Come leggere la scelta della Corte di non ordinare lo sbarco immediato?
GS Evidentemente la Corte non ha ritenuto che la situazione che si era profilata non potesse ancora configurarsi come un rischio così elevato a carico delle persone che si trovavano a bordo della nave da dover ordinare lo sbarco ma si è limitata a raccomandare un’assistenza di tipo umanitario in attesa di una soluzione. Ha tuttavia detto però molto chiaramente che se una soluzione non ci fosse stata si sarebbero potute adottare nuove misure. Non sono soddisfatto di questa posizione perché a nostro avviso gli elementi per disporre lo sbarco c’erano pienamente ed erano molto evidenti e mi sembra che sia sia trattato di una scelta iper prudente, probabilmente dettata da quello che poi oggi sappiamo. E cioè che 24 ore dopo viene annunciato comunque lo sbarco e la ripartizione dei migranti.

Si tratta di una mediazione?
GS Forse c’è stato -e ne sono rattristato – un orientamento che ha voluto lasciare ancora uno spazio per così dire all’agire politico. Non ci è dato sapere se lo scenario di accordo imminente abbia pesato sulla scelta di adottare questa decisione. Ciò che osservo è che tra il provvedimento della Corte e lo sbarco effettivo sono passate solo 24 ore. Non credo che sia un fatto casuale.

Pur dentro un quadro di estrema prudenza, anzi di iper prudenza nel quale la Corte si è mossa, è importante sottolineare che la lettura -che purtroppo è stata largamente diffusa sui giornali- secondo la quale la Corte avrebbe rigettato le istanze dei ricorrenti è una verità molto parziale. La Corte lo ha fatto, non possiamo negarlo, non ordinando lo sbarco, ma è passato come in secondo piano la cosa molto più importante e cioè che una sostanziale costruzione ideologica del governo italiano fatta passare per analisi giuridica è stata spazzata via.

Dopo questa pronuncia della Corte quale sarà lo scenario del prossimo salvataggio?
GS Non lo so. Qualsiasi sarà dovremo fare i conti con il fatto che tesi più o meno bizzarre avanzate dall’Italia non potranno essere più riproposte

È improprio ipotizzare che il diritto e la Convenzione siano stati piegati alla diplomazia tra gli Stati?
GS Non è un’ipotesi ma è una evidenza che segna marcatamente il tempo pesante che stiamo vivendo. Un tempo di grande crisi del diritto, di involuzione e di arretramento dello stesso. Non possiamo non ammetterlo anche se con estrema preoccupazione. Credo che la Corte o non abbia voluto o non abbia forse compreso fino in fondo l’enormità dello scenario complessivo che abbaiano di fronte. Quello di un ripiegamento della forza del diritto di fronte alla diplomazia peraltro tra Stati della stessa Unione europea. La fragilità dell’Europa è enorme. E le persone vengono prese, salvate e poi fatte oggetto di trattativa, come fossero in ostaggio e non soggetti di diritto.

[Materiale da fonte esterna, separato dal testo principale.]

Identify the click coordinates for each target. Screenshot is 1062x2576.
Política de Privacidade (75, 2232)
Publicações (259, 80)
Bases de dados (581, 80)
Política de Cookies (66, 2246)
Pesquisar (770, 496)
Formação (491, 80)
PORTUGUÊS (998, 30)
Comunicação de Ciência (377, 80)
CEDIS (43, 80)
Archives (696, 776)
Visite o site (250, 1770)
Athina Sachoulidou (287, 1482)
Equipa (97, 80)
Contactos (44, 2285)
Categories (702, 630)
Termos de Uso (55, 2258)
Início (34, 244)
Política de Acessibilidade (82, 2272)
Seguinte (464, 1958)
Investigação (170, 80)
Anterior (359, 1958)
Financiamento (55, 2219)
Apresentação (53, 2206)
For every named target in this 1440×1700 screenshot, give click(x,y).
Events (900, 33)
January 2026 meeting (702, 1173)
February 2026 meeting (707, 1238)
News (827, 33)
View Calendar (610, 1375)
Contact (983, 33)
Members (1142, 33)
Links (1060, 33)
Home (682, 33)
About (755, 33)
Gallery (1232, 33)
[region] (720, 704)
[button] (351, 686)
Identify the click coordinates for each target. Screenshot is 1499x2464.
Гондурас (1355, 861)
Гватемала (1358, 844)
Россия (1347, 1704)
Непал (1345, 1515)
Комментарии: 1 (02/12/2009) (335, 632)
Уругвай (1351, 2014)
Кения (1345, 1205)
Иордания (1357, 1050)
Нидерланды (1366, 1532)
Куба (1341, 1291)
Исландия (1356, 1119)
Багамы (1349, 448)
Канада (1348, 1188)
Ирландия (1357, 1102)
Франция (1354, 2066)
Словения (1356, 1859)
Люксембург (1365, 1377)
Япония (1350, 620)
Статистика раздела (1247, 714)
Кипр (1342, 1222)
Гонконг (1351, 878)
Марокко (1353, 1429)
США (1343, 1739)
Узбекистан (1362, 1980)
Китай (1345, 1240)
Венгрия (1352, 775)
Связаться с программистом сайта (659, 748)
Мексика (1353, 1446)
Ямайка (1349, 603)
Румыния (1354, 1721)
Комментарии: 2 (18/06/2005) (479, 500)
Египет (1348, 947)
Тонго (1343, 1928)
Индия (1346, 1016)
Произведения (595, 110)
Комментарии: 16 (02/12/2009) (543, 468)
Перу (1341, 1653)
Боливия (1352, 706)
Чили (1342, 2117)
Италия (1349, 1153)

Che almeno si giungesse a quel piano europeo di ripartizione che preveda non la decisione caso per caso, nave per nave, settimana per settimana, ma secondo un piano generale guidato da principi astratti, oggettivi ed equi. Interrompendo così questa ricorrente ripartizione degli ostaggi.

Qualche giorno fa ASGI aveva chiesto un “cambio di strategia” alle Ong rispetto alle azioni giudiziarie da “mettere in campo per porre un freno alle sconsiderate politiche europee e dei singoli Governi”. Cambia qualcosa questo pronunciamento della Corte?
GS Come dicevo prima i provvedimenti di urgenza che vengono invocati sono sempre provvedimenti nei quali la Corte prende decisioni su situazioni estremamente delicate e dove il rischio della violazione di un diritto fondamentale è imminente e irreparabile. Quindi si tratta di una procedura che va sempre utilizzata con la massima cautela. In questo caso, per il caso “Sea Watch”, credo (e non lo condivido) che la Corte abbia visto che si stava profilando una via d’uscita e non è intervenuta.

Lo ribadisco ancora, non è stato un giudizio di merito sul fatto che ci siano state o meno violazioni della CEDU e non giustifica alcuno dei comportamenti che ci sono stati. Se qualche politico dice “Vedete, non abbiamo violato niente”, dice una grande sciocchezza. Non era questo il luogo del giudizio sulla violazione o meno di diritti fondamentali garanti dalla CEDU.